Voting happens after the group phase and before the discuss phase. The facilitator advances the retro into the vote phase when grouping is complete.
Vote Limits
Each participant receives a fixed number of votes to distribute across the board. This limit forces participants to prioritize rather than voting on everything. The constraint is what makes voting useful: it surfaces true priorities rather than general agreement.
Default vote allocation
By default, each participant receives 5 votes per retrospective. The facilitator can adjust this number during the draft phase based on the size of the board and the number of participants.
Configuring vote limits
- In the draft phase, open the retro settings panel.
- Find the Votes per participant setting.
- Set the desired number of votes. A good rule of thumb is to allow roughly one-third the number of total cards or groups on the board.
- Save the settings. The vote limit applies to all participants equally.
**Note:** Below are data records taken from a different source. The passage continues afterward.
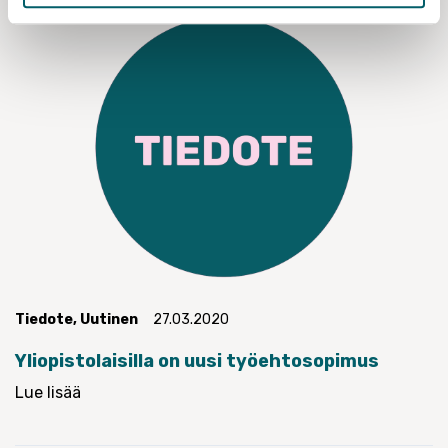
Tiedote
,
Uutinen
27.03.2020
Yliopistolaisilla on uusi työehtosopimus
Lue lisää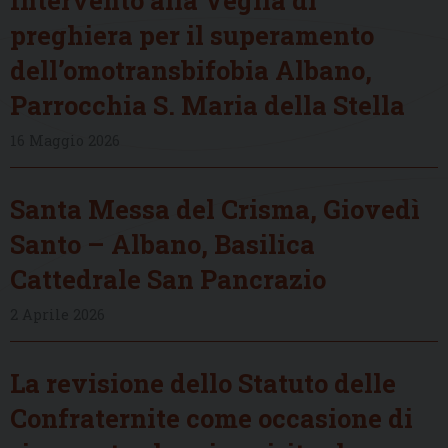
preghiera per il superamento
dell’omotransbifobia Albano,
Parrocchia S. Maria della Stella
16 Maggio 2026
Santa Messa del Crisma, Giovedì
Santo – Albano, Basilica
Cattedrale San Pancrazio
2 Aprile 2026
La revisione dello Statuto delle
Confraternite come occasione di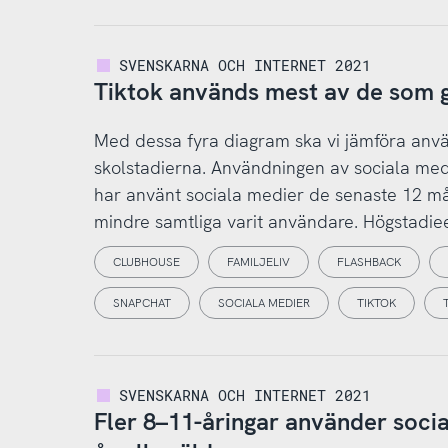
SVENSKARNA OCH INTERNET 2021
Tiktok används mest av de som g
Med dessa fyra diagram ska vi jämföra anvä
skolstadierna. Användningen av sociala medi
har använt sociala medier de senaste 12 må
mindre samtliga varit användare. Högstadiee
CLUBHOUSE
FAMILJELIV
FLASHBACK
SNAPCHAT
SOCIALA MEDIER
TIKTOK
SVENSKARNA OCH INTERNET 2021
Fler 8–11-åringar använder soci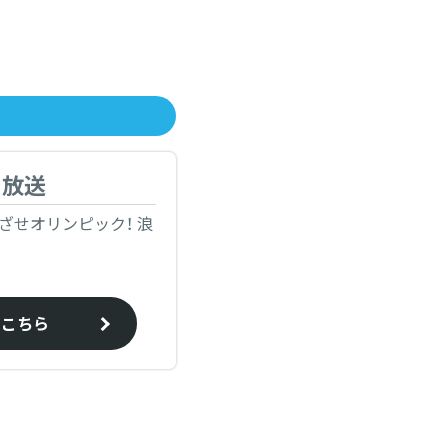
日放送
めざせオリンピック！ 浪
はこちら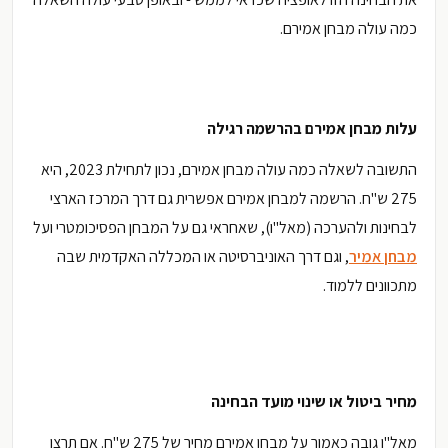
כמה עולה מבחן אמירם.
עלות מבחן אמירם בהרשמה רגילה
התשובה לשאלה כמה עולה מבחן אמירם, נכון לתחילת 2023, היא
275 ש"ח. הרשמה למבחן אמירם אפשרית גם דרך המרכז הארצי
לבחינות ולהערכה (מאל"ו), שאחראי גם על המבחן הפסיכומטרי ועל
מבחן אמיר
, וגם דרך האוניברסיטה או המכללה האקדמית שבה
מתכוונים ללמוד.
מחיר ביטול או שינוי מועד הבחינה
מאל"ו גובה כאמור על מבחן אמירם מחיר של 275 ש"ח. אם תרצו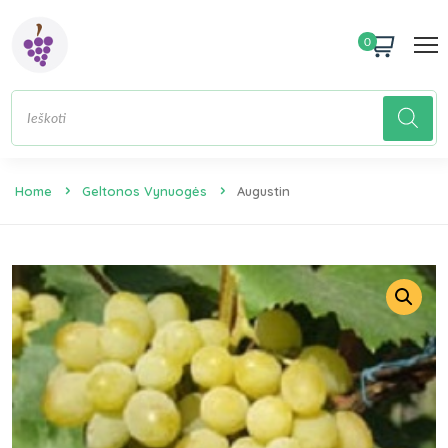
0
Home
Geltonos Vynuogės
Augustin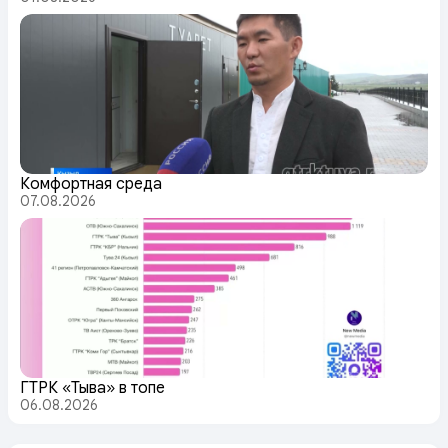
Комфортная среда
07.08.2026
ГТРК «Тыва» в топе
06.08.2026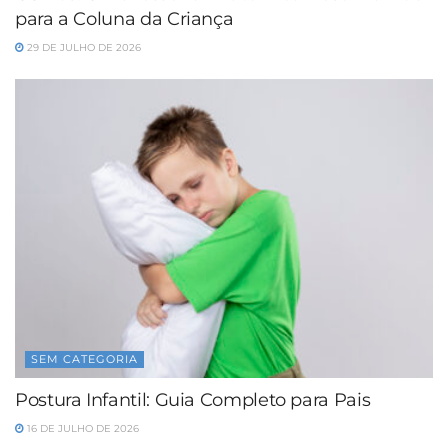
para a Coluna da Criança
29 DE JULHO DE 2026
SEM CATEGORIA
Postura Infantil: Guia Completo para Pais
16 DE JULHO DE 2026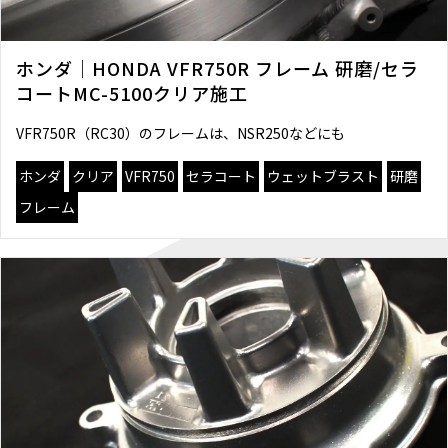
ホンダ｜HONDA VFR750R フレーム 研磨/セラ
コートMC-5100クリア施工
VFR750R（RC30）のフレームは、NSR250などにも
ホンダ
クリア
VFR750
セラコート
ウェットブラスト
研磨
フレーム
Fewer votes per person creates sharper prioritization. If your board has many groups, consider keeping votes low (3-5) to force meaningful choices. If the board is small, increase the limit so participants can express broader preferences.
Casting Votes
During the vote phase, each card and group displays a vote button. Participants click the button to cast a vote on that item.
How to vote
- Review the cards and groups on the board.
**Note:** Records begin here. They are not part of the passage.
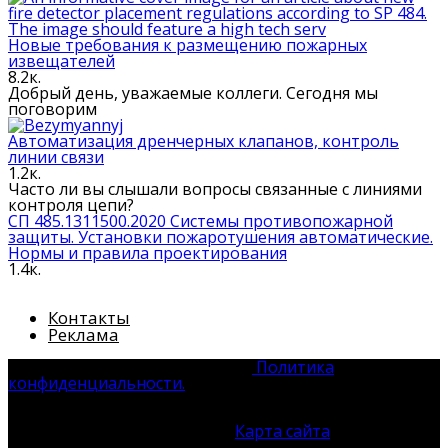
Новые требования к размещению пожарных
извещателей
8.2к.
Добрый день, уважаемые коллеги. Сегодня мы
поговорим
Автоматизация дренчерных клапанов, контроль
линии связи
1.2к.
Часто ли вы слышали вопросы связанные с линиями
контроля цепи?
СП 485.1311500.2020 Системы противопожарной
защиты. Установки пожаротушения автоматические.
Нормы и правила проектирования
1.4к.
Контакты
Реклама
© 2026 Системы Безопасности
Политика
конфиденциальности.
Все права защищены. Полное
или частичное использование материала без согласия
автора и прямой ссылки на источник запрещено.
Преследуется ст. 1301 ГК РФ.
Карта сайта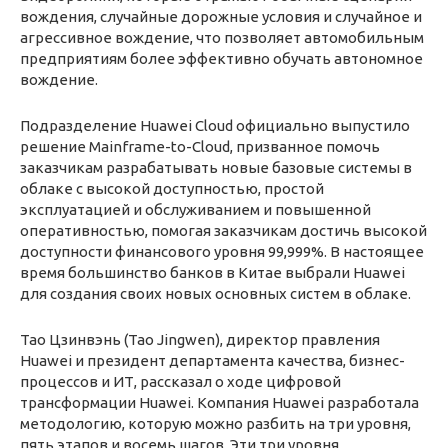
вождения, случайные дорожные условия и случайное и
агрессивное вождение, что позволяет автомобильным
предприятиям более эффективно обучать автономное
вождение.
Подразделение Huawei Cloud официально выпустило
решение Mainframe-to-Cloud, призванное помочь
заказчикам разрабатывать новые базовые системы в
облаке с высокой доступностью, простой
эксплуатацией и обслуживанием и повышенной
оперативностью, помогая заказчикам достичь высокой
доступности финансового уровня 99,999%. В настоящее
время большинство банков в Китае выбрали Huawei
для создания своих новых основных систем в облаке.
Тао Цзинвэнь (Tao Jingwen), директор правления
Huawei и президент департамента качества, бизнес-
процессов и ИТ, рассказал о ходе цифровой
трансформации Huawei. Компания Huawei разработала
методологию, которую можно разбить на три уровня,
пять этапов и восемь шагов. Эти три уровня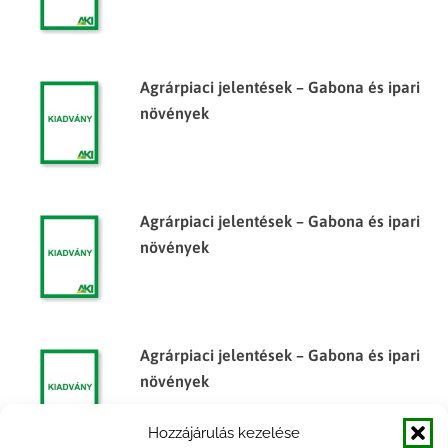
Agrárpiaci jelentések – Gabona és ipari
növények
Agrárpiaci jelentések – Gabona és ipari
növények
Agrárpiaci jelentések – Gabona és ipari
növények
Hozzájárulás kezelése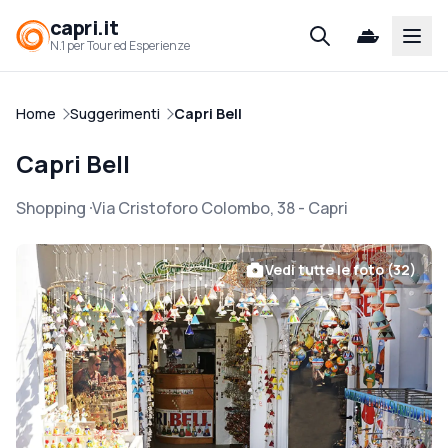
capri.it
Open
N.1 per Tour ed Esperienze
Home
Suggerimenti
Capri Bell
Capri Bell
Shopping
Via Cristoforo Colombo, 38
-
Capri
Vedi tutte le foto (32)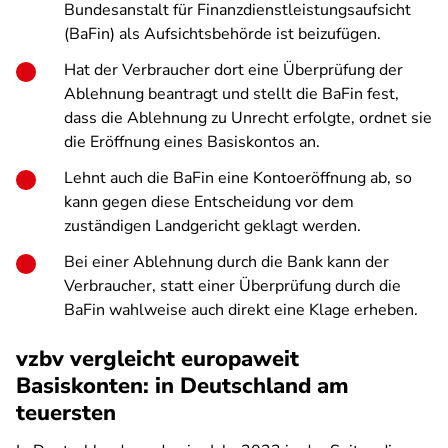
Bundesanstalt für Finanzdienstleistungsaufsicht
(BaFin) als Aufsichtsbehörde ist beizufügen.
Hat der Verbraucher dort eine Überprüfung der
Ablehnung beantragt und stellt die BaFin fest,
dass die Ablehnung zu Unrecht erfolgte, ordnet sie
die Eröffnung eines Basiskontos an.
Lehnt auch die BaFin eine Kontoeröffnung ab, so
kann gegen diese Entscheidung vor dem
zuständigen Landgericht geklagt werden.
Bei einer Ablehnung durch die Bank kann der
Verbraucher, statt einer Überprüfung durch die
BaFin wahlweise auch direkt eine Klage erheben.
vzbv vergleicht europaweit
Basiskonten: in Deutschland am
teuersten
- Click the vote button (thumb or plus icon) on the items you consider most important.
- Each click uses one of your available votes. Your remaining vote count is displayed in the toolbar.
- Continue voting until you have used all your votes or are satisfied with your selections.
Multiple votes on one item
You can cast more than one vote on a single card or group if you feel strongly about it. Each additional click on the same item's vote button adds another vote. This allows participants to signal the intensity of their preference, not just their interest.
Removing a vote
If you change your mind, you can remove a vote from an item during the vote phase. Click the vote button again on an item you have already voted on, or click the remove indicator next to your vote count on that item. The vote is returned to your remaining allocation.
Once the facilitator advances past the vote phase, votes are locked and can no longer be changed. Make sure you are satisfied with your votes before signaling readiness.
Viewing Vote Counts
Vote visibility depends on the phase and settings:
- During voting — By default, individual vote counts are hidden while voting is in progress. This prevents anchoring bias, where early votes influence later participants. The facilitator can optionally enable live vote counts if the team prefers transparency.
- After voting — Once the facilitator advances to the discuss phase, all vote counts are revealed. Cards and groups are reordered by vote count, with the highest-voted items at the top.
Your own votes
You can always see your own votes during the vote phase. Items you have voted on display a highlighted indicator showing how many of your votes are on that item.
How Votes Influence Discussion Order
The primary purpose of voting is to determine the order of discussion. When the retro enters the discuss phase, cards and groups are sorted in descending order of total votes. The item with the most votes is discussed first.
Tie-breaking
When two or more items have the same number of votes, they are ordered by the number of unique voters (items with votes from more distinct participants rank higher). If still tied, the items appear in the order they were created on the board.
Zero-vote items
Cards and groups that received no votes appear at the bottom of the discussion list. The team is not required to discuss them, but the facilitator can choose to bring them up if time permits.
If your team consistently runs out of time before discussing lower-voted items, consider reducing the number of groups during the group phase or allocating more time for the discuss phase.
Voting Best Practices
- Read all cards before voting. Scan the entire board before casting your first vote. This helps you make informed choices rather than voting on the first items you see.
- Spread your votes. Unless you feel extremely strongly about one topic, distribute your votes across several items to give the team a broader picture of priorities.
- Vote on groups, not individual cards. If cards have been grouped, vote on the group rather than the individual cards within it. This keeps the vote count consolidated.
- Use the readiness signal. Once you have finished voting, click the readiness button so the facilitator knows you are done. This helps the team move forward without unnecessary waiting.
Facilitator Controls
The facilitator has additional controls during the vote phase:
- Vote limit adjustment — The facilitator can modify the vote limit even after the vote phase has started, if the team agrees.
- Readiness overview — The facilitator can see how many participants have finished voting and who is still active.
- Reset votes — In rare cases, the facilitator can reset all votes to start the vote phase over. This requires confirmation and should only be used if there was a misunderstanding about the voting process.